*Exercise prompt*. Return, unchanged, every line starting at the one with "Comparer avec (95, 1187)" and running through the last line of the material below, with nothing else added.

____________________

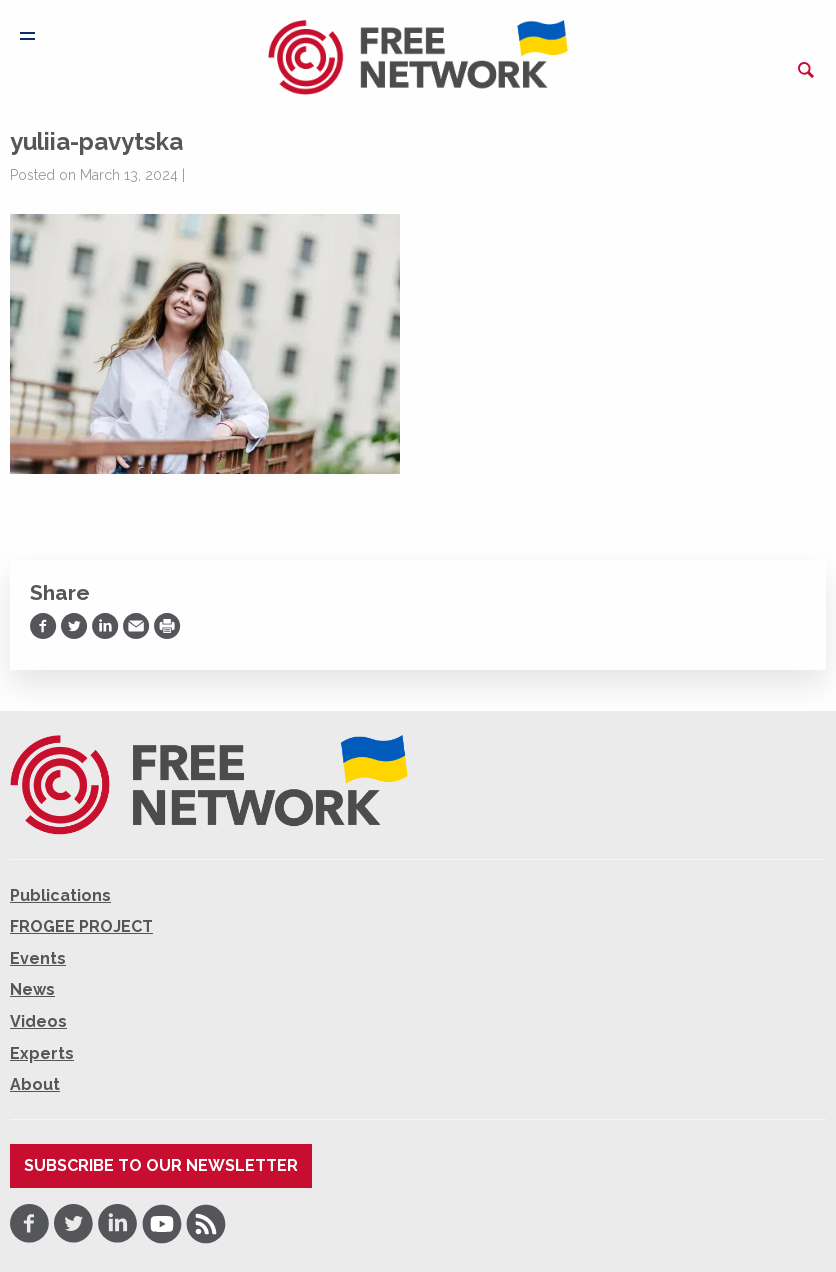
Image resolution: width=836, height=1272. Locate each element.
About (35, 1084)
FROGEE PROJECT (81, 926)
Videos (38, 1021)
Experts (42, 1053)
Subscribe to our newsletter (161, 1165)
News (32, 989)
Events (38, 958)
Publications (60, 895)
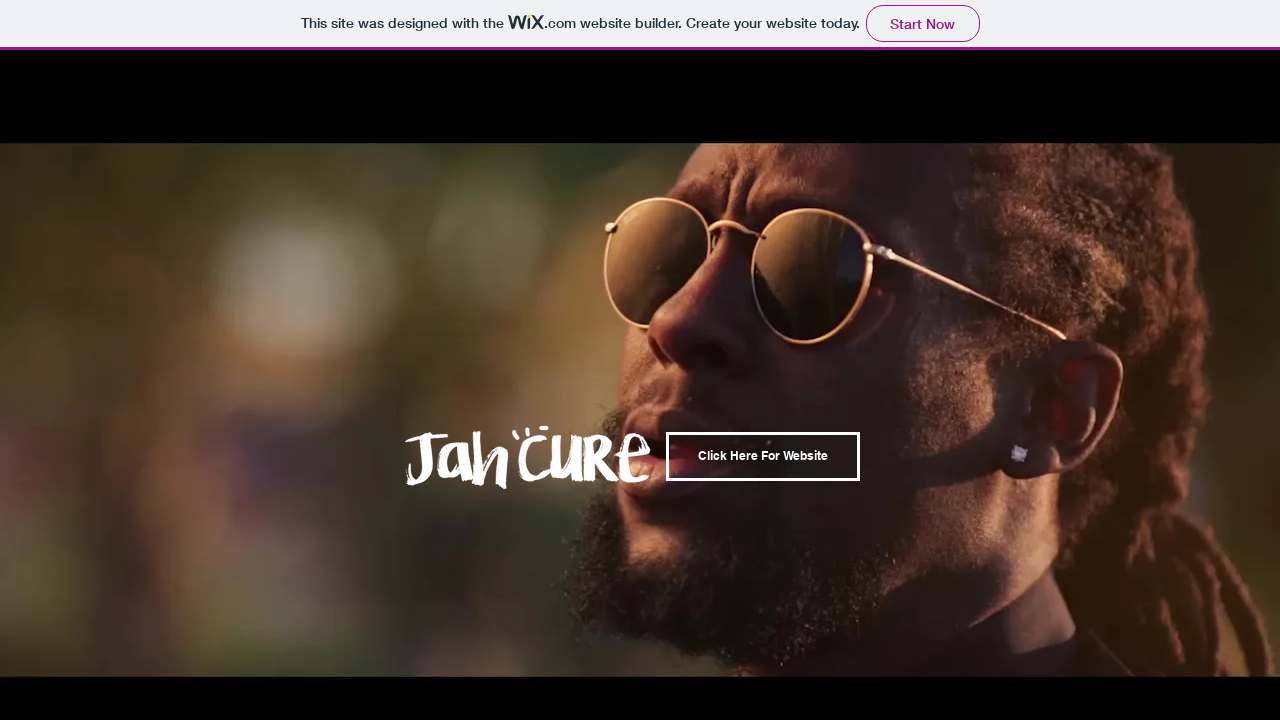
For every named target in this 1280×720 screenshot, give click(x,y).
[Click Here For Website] (763, 456)
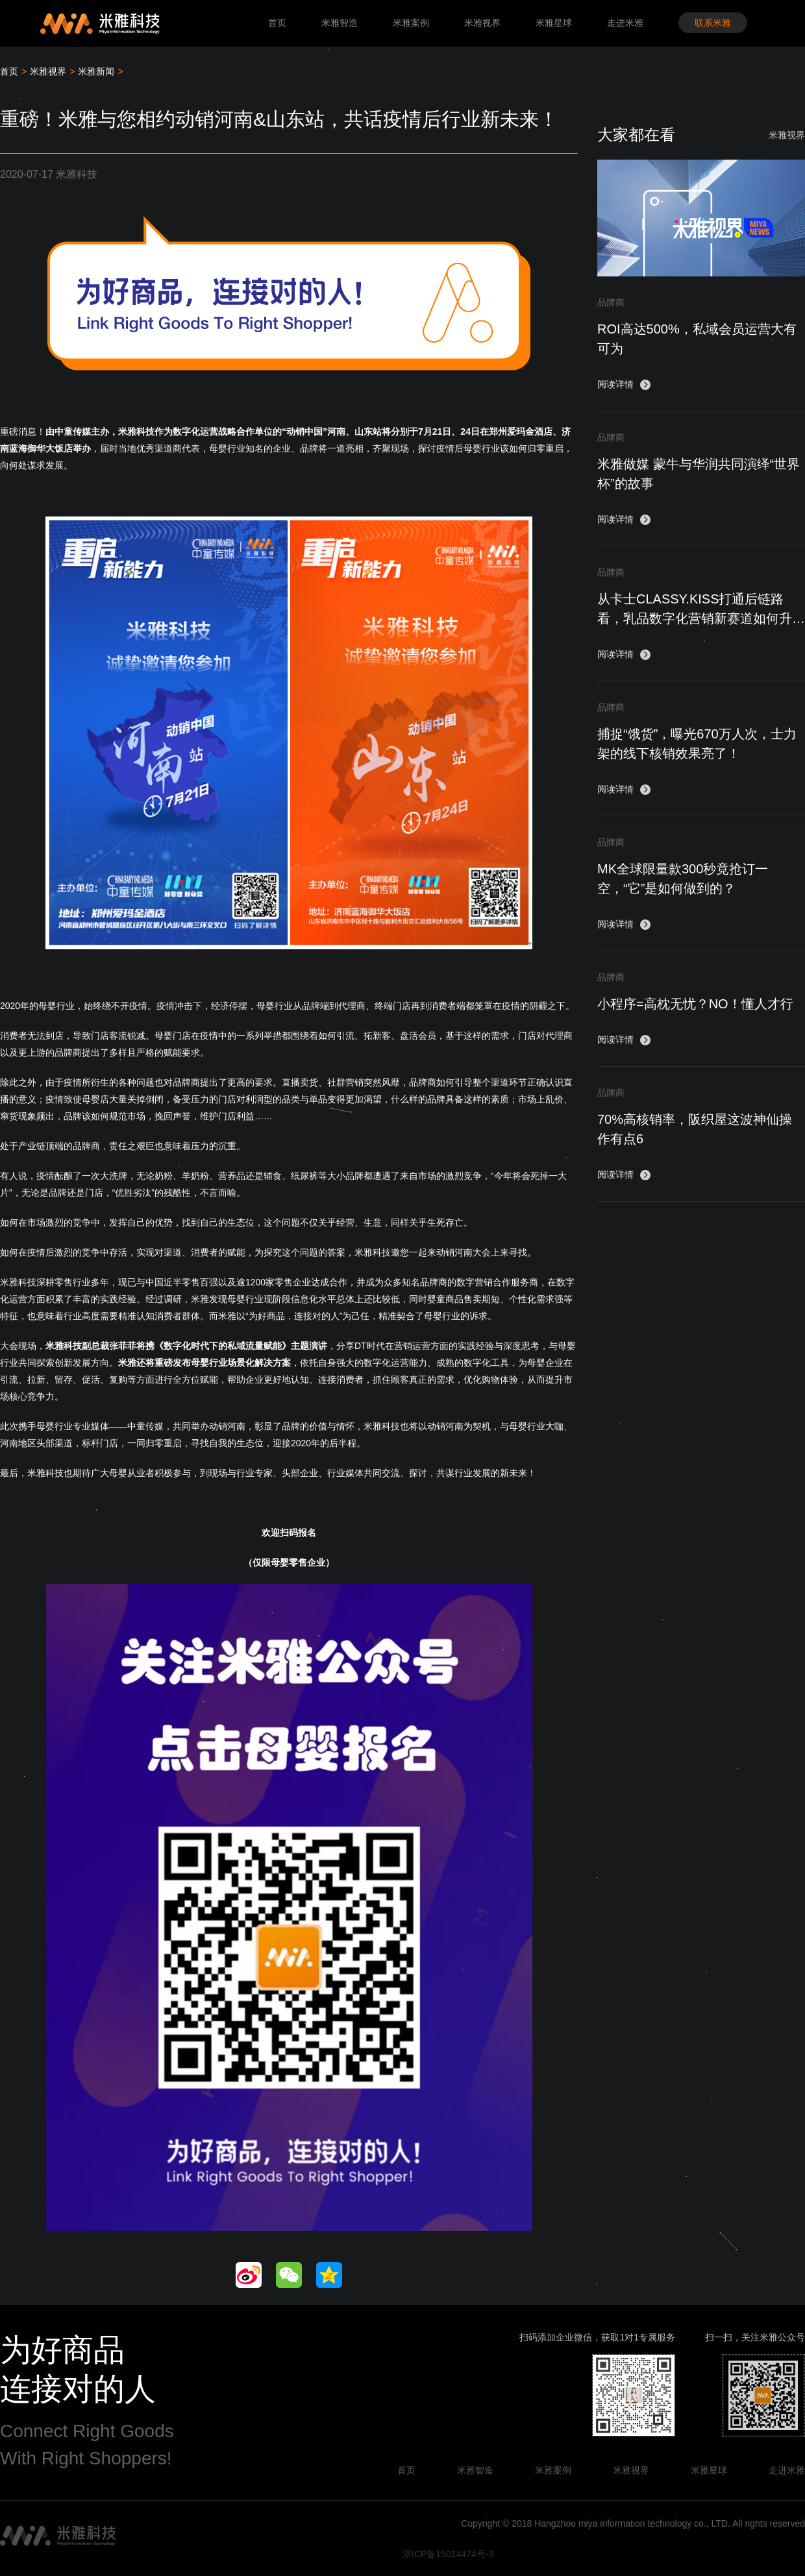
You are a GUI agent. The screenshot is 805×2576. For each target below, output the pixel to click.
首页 (277, 23)
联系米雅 (713, 23)
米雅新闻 (96, 71)
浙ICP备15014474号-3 (447, 2554)
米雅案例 (411, 23)
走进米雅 (625, 23)
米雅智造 (339, 23)
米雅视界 (482, 23)
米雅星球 (554, 23)
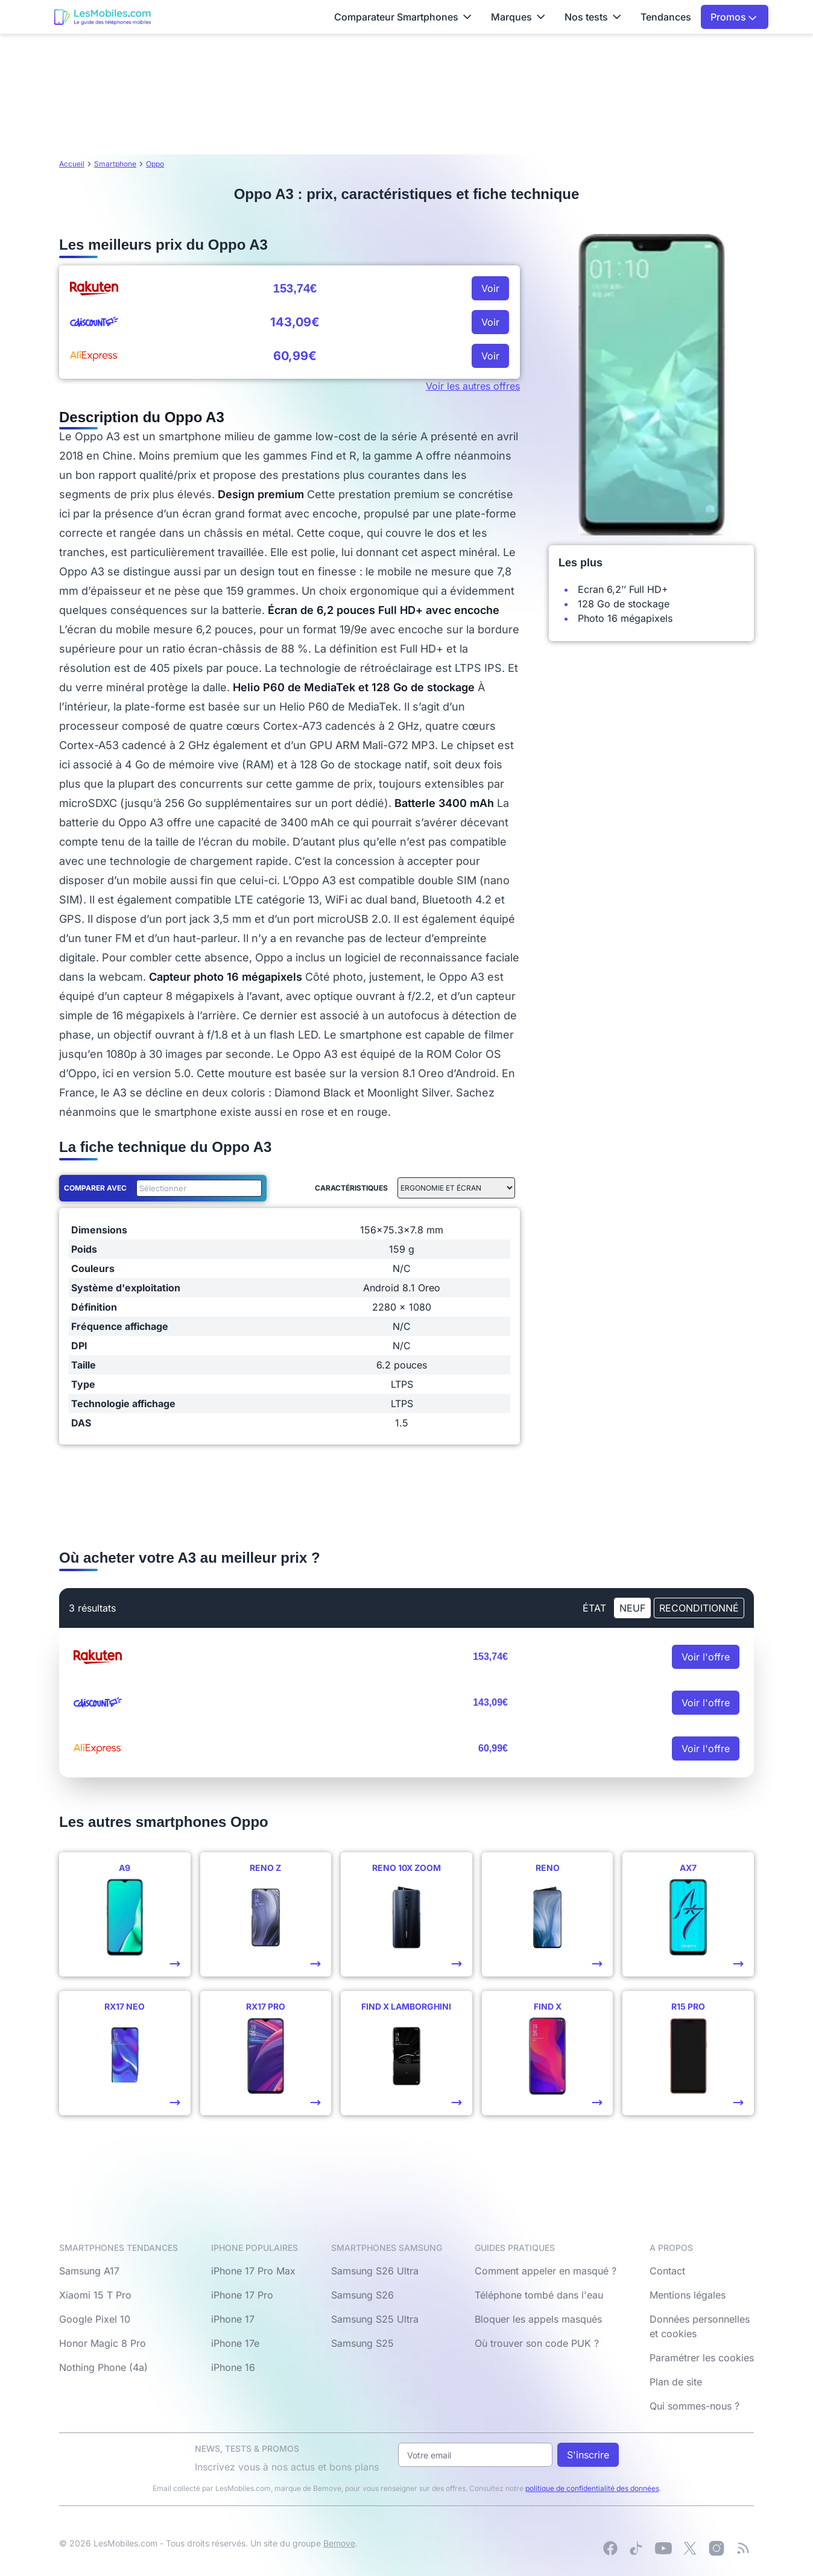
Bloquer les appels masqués (538, 2319)
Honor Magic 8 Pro (102, 2343)
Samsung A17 (89, 2271)
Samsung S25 (362, 2343)
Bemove (339, 2543)
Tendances (666, 17)
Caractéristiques (351, 1187)
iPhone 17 (233, 2319)
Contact (667, 2271)
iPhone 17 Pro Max (253, 2271)
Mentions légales (688, 2295)
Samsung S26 (362, 2295)
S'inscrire (588, 2455)
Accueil (71, 163)
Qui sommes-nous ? (694, 2406)
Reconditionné (699, 1608)
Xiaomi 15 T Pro (95, 2295)
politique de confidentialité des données (592, 2488)
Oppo (155, 163)
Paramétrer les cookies (702, 2358)
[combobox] (196, 1188)
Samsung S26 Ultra (375, 2271)
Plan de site (676, 2382)
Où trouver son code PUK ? (537, 2343)
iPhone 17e (235, 2343)
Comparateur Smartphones (403, 17)
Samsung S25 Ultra (375, 2319)
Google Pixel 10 (94, 2319)
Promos (733, 17)
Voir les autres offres (473, 386)
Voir (490, 288)
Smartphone (115, 163)
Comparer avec (95, 1187)
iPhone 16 (233, 2367)
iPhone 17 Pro (242, 2295)
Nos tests (593, 17)
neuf (632, 1608)
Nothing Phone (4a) (103, 2367)
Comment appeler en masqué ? (545, 2271)
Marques (518, 17)
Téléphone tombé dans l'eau (539, 2295)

____________________

*Your solution*.
Comparer avec (95, 1187)
iPhone 16 (233, 2367)
iPhone 17 Pro (242, 2295)
Nos tests (593, 17)
neuf (632, 1608)
Nothing Phone (4a) (103, 2367)
Comment appeler en masqué ? (545, 2271)
Marques (518, 17)
Téléphone tombé dans l'eau (539, 2295)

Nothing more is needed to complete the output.